» **Assignment**:
There should be no pictures in your answer, only an exact copy of the lines from the one with "AccessAir (91, 946)" through the end of the material.

» **Source material**:
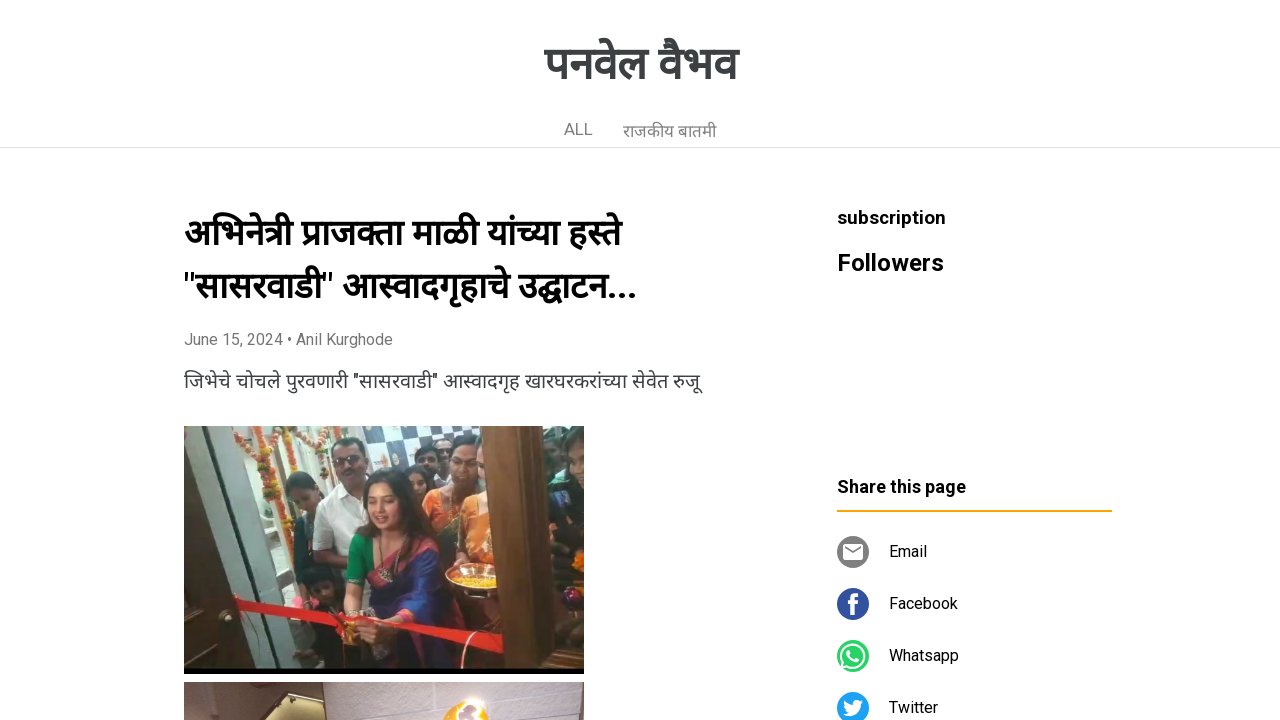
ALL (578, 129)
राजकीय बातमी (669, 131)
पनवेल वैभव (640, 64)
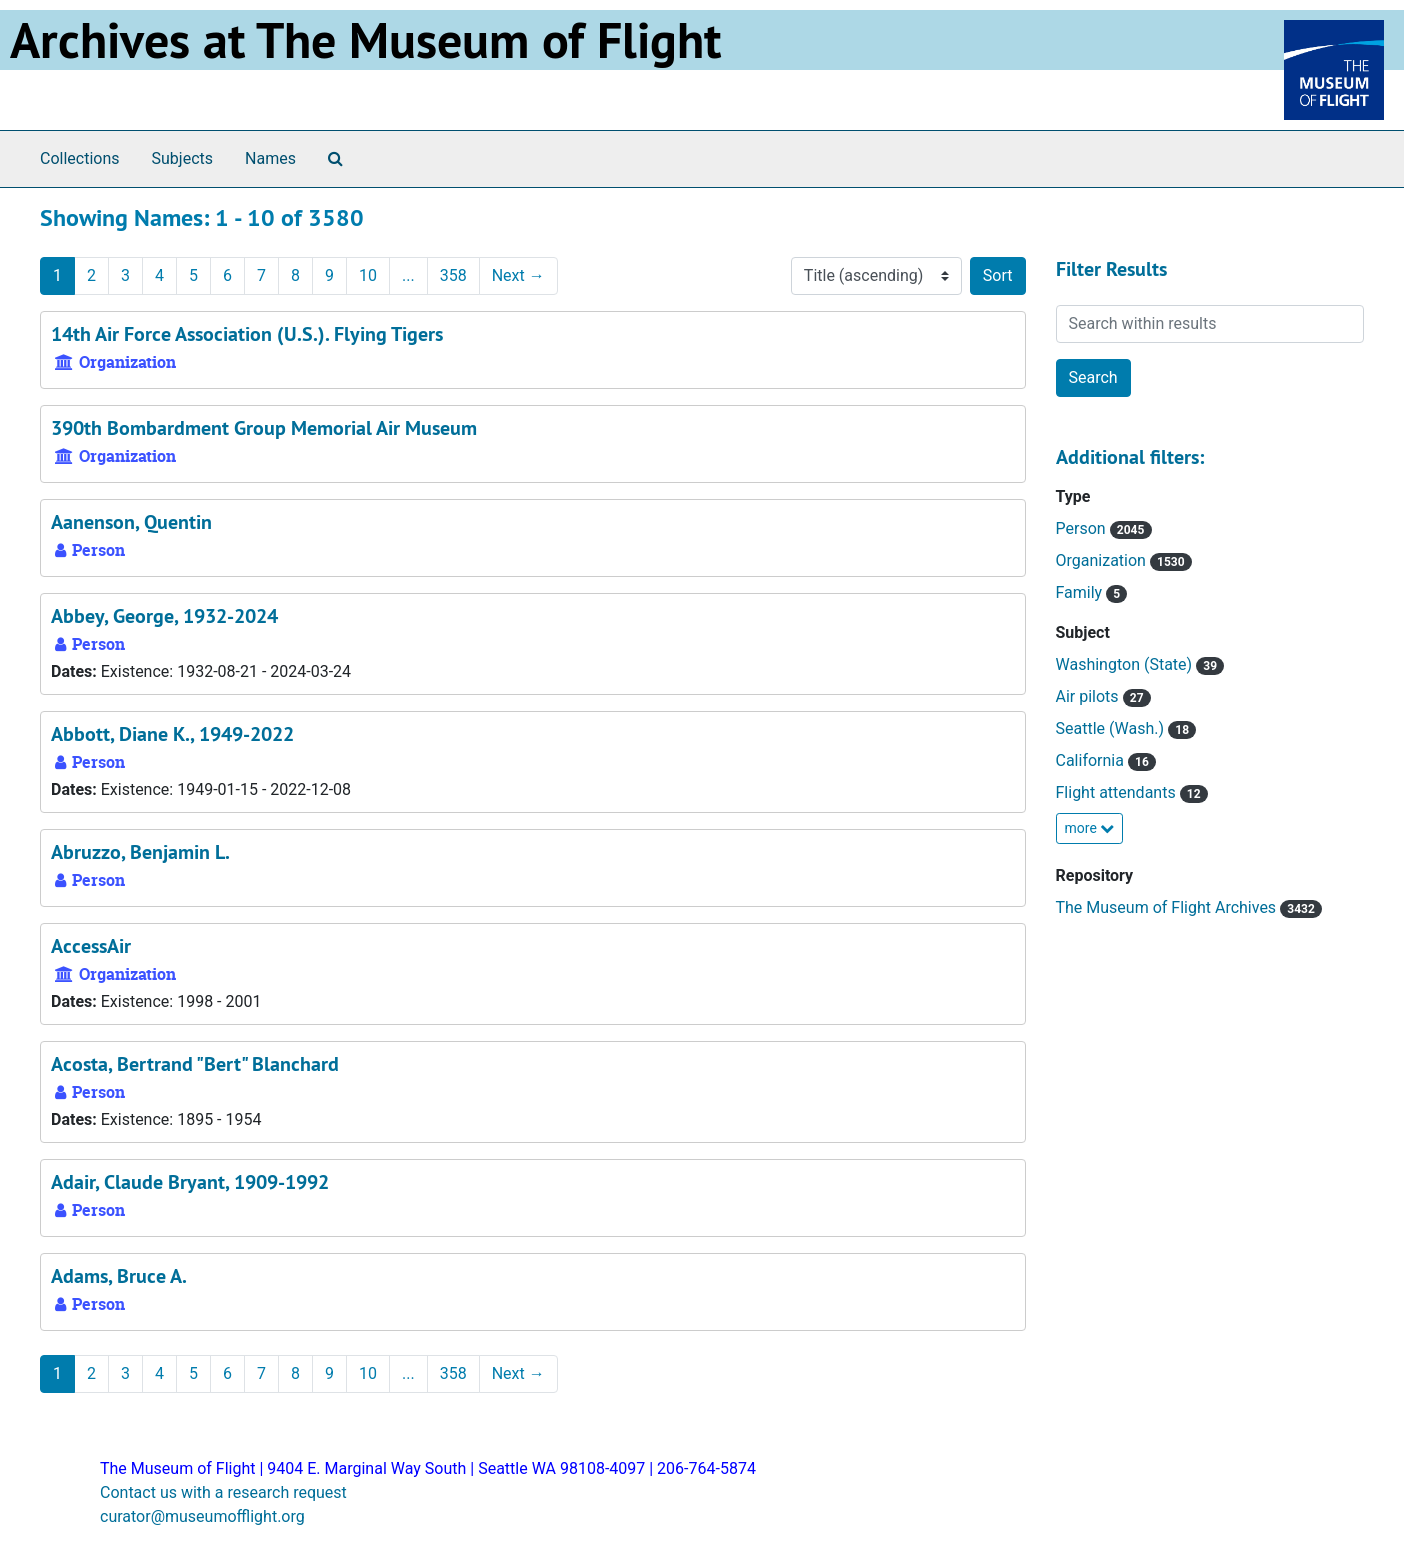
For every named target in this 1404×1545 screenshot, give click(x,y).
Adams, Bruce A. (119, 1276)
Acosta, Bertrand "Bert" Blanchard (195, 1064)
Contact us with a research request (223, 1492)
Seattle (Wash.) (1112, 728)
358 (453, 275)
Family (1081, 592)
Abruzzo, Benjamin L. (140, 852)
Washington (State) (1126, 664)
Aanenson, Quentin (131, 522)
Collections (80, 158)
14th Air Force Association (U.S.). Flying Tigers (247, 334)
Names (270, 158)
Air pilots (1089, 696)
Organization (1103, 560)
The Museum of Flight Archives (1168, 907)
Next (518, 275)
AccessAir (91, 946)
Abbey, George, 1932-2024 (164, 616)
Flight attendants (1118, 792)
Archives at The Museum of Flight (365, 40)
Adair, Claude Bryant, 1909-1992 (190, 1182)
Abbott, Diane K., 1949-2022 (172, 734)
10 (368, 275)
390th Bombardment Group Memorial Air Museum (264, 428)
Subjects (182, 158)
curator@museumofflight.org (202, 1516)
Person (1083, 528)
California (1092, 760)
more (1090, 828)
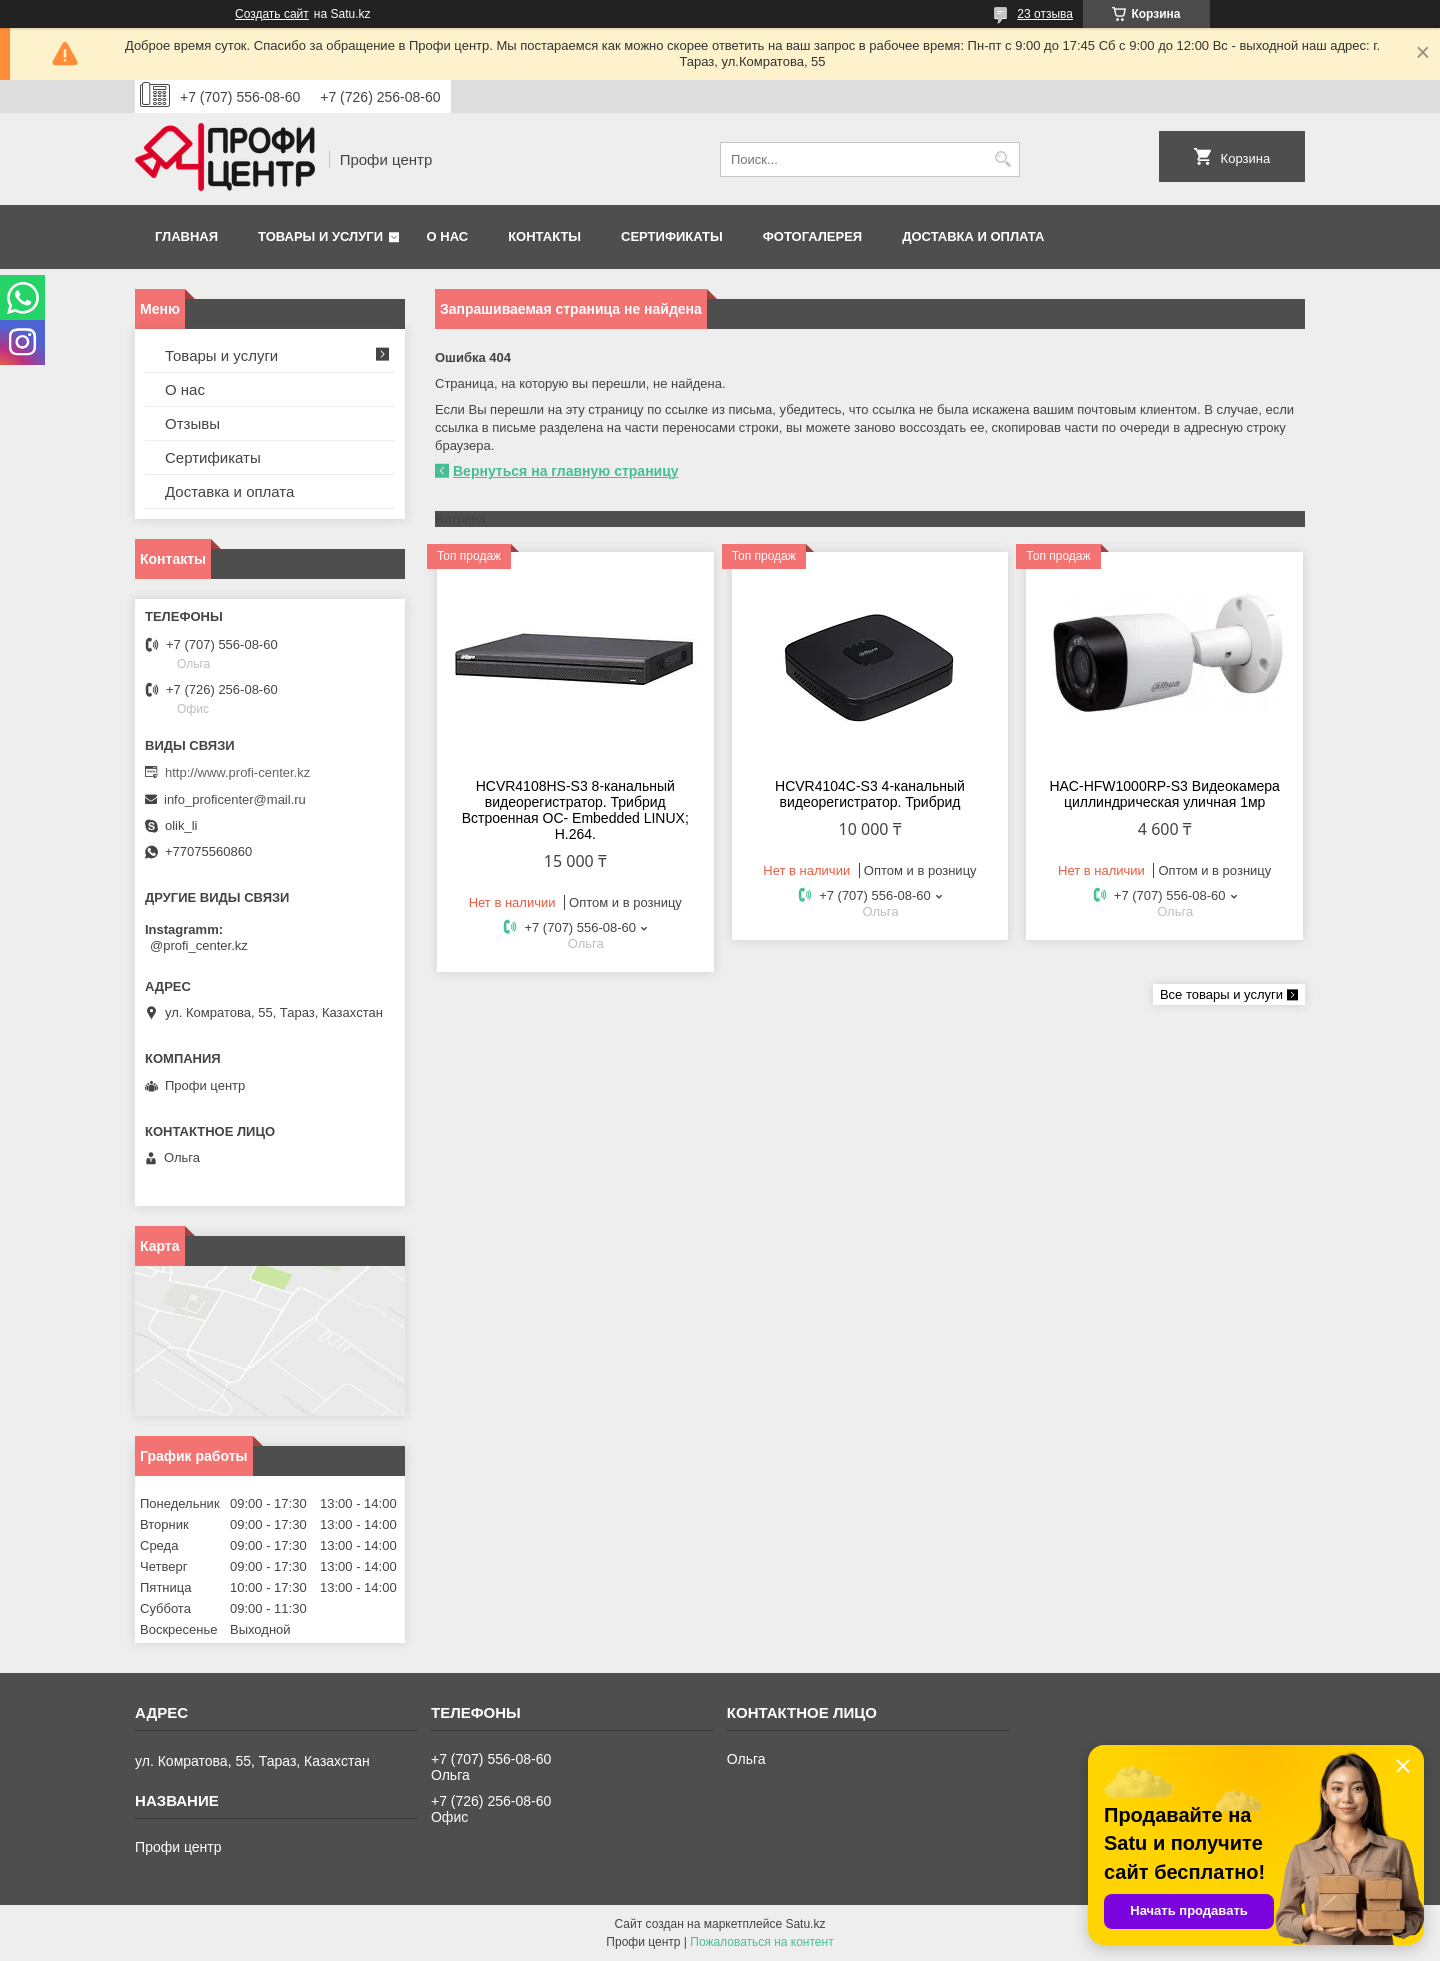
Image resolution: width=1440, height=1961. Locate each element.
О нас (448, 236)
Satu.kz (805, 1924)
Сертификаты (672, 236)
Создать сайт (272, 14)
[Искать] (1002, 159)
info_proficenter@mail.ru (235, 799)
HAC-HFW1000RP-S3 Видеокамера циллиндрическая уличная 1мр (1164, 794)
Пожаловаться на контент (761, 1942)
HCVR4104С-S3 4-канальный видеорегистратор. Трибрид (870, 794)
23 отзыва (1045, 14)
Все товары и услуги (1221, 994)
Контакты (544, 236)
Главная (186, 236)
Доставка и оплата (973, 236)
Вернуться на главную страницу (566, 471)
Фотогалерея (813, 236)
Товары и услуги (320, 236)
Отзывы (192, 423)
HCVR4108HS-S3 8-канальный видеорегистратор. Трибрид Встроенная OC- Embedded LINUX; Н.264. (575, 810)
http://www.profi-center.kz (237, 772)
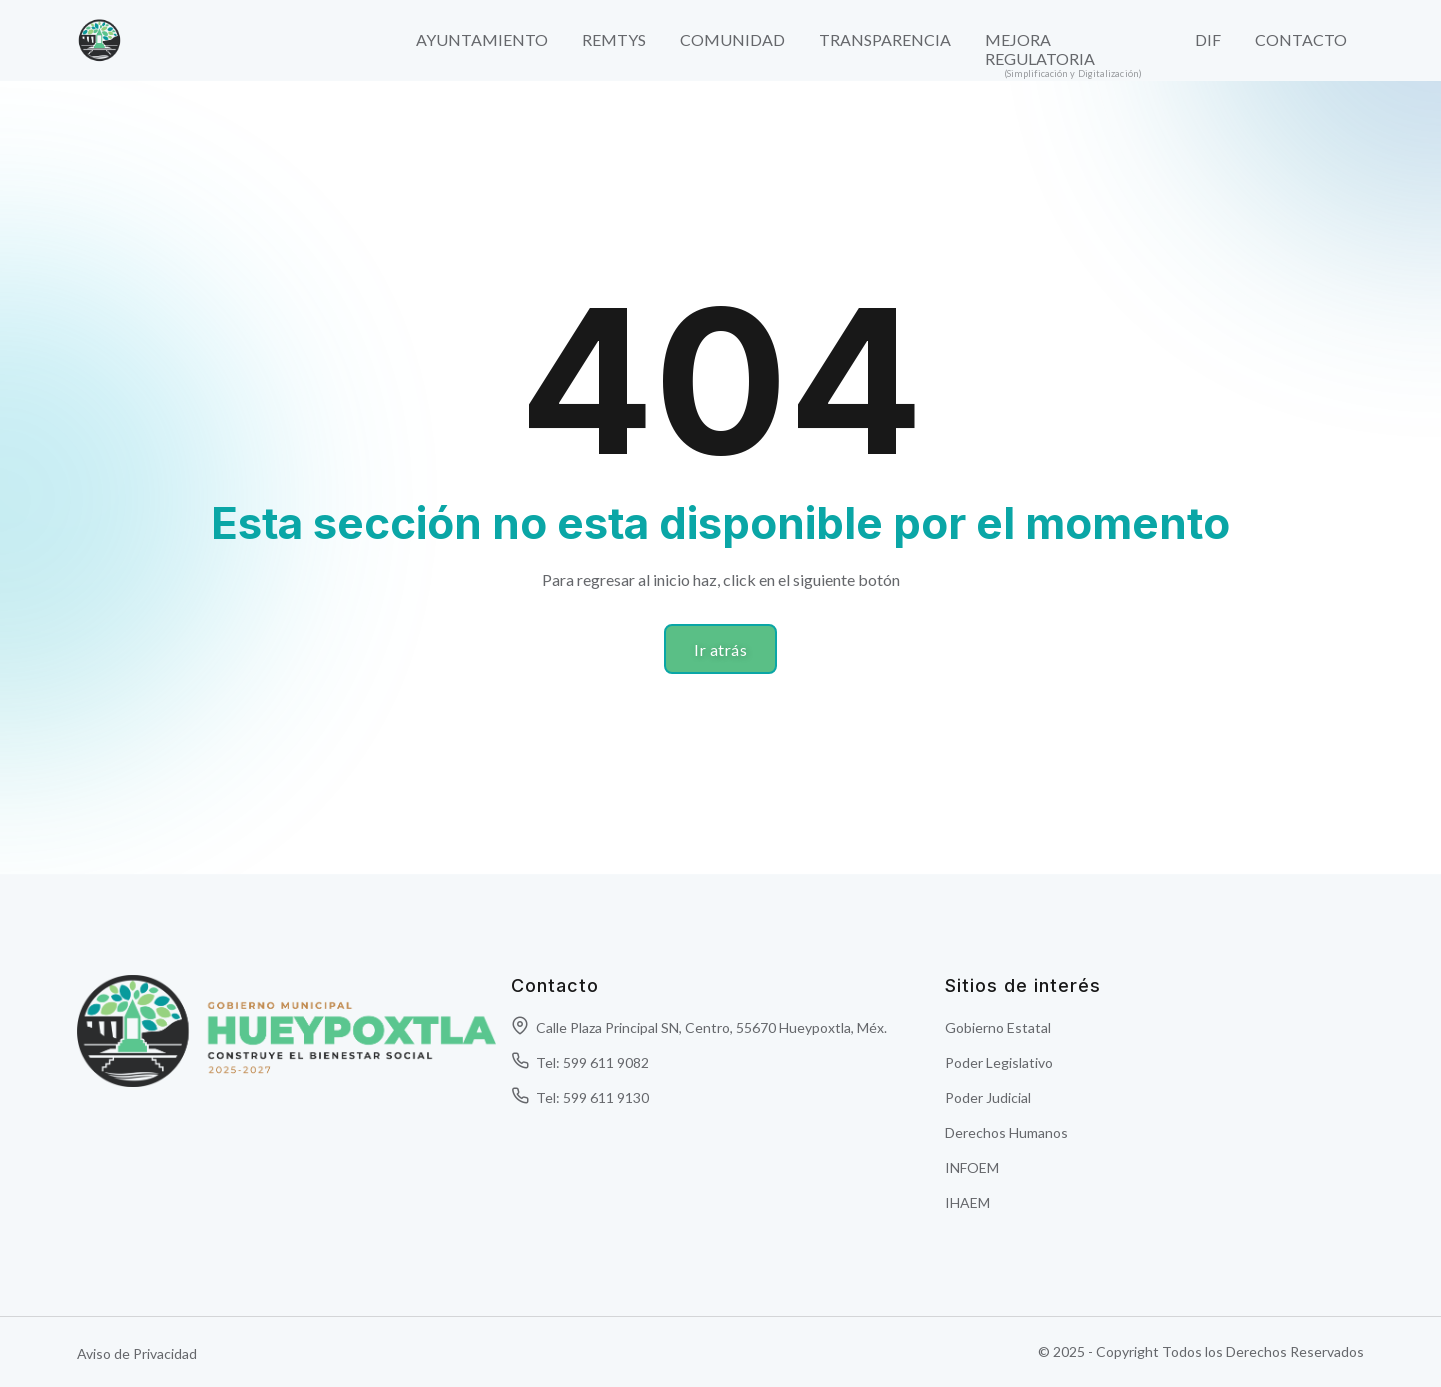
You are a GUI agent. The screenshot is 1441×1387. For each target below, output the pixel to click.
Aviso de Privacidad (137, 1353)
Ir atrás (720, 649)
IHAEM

» **Solution to this task**:
AccessAir (91, 946)
Abbey, George, 1932-2024 (164, 616)
Flight attendants (1118, 792)
Archives at The Museum of Flight (365, 40)
Adair, Claude Bryant, 1909-1992 (190, 1182)
Abbott, Diane K., 1949-2022 (172, 734)
10 (368, 275)
390th Bombardment Group Memorial Air Museum (264, 428)
Subjects (182, 158)
curator@museumofflight.org (202, 1516)
Person (1083, 528)
California (1092, 760)
more (1090, 828)
Image resolution: width=1440, height=1961. Locate each element.
О нас (448, 236)
Satu.kz (805, 1924)
Сертификаты (672, 236)
Создать сайт (272, 14)
[Искать] (1002, 159)
info_proficenter@mail.ru (235, 799)
HAC-HFW1000RP-S3 Видеокамера циллиндрическая уличная 1мр (1164, 794)
Пожаловаться на контент (761, 1942)
HCVR4104С-S3 4-канальный видеорегистратор. Трибрид (870, 794)
23 отзыва (1045, 14)
Все товары и услуги (1221, 994)
Контакты (544, 236)
Главная (186, 236)
Доставка и оплата (973, 236)
Вернуться на главную страницу (566, 471)
Фотогалерея (813, 236)
Товары и услуги (320, 236)
Отзывы (192, 423)
HCVR4108HS-S3 8-канальный видеорегистратор. Трибрид Встроенная OC- Embedded LINUX; Н.264. (575, 810)
http://www.profi-center.kz (237, 772)
You are a GUI agent. The screenshot is 1441×1387. For each target below, output the pixel to click.
Aviso de Privacidad (137, 1353)
Ir atrás (720, 649)
IHAEM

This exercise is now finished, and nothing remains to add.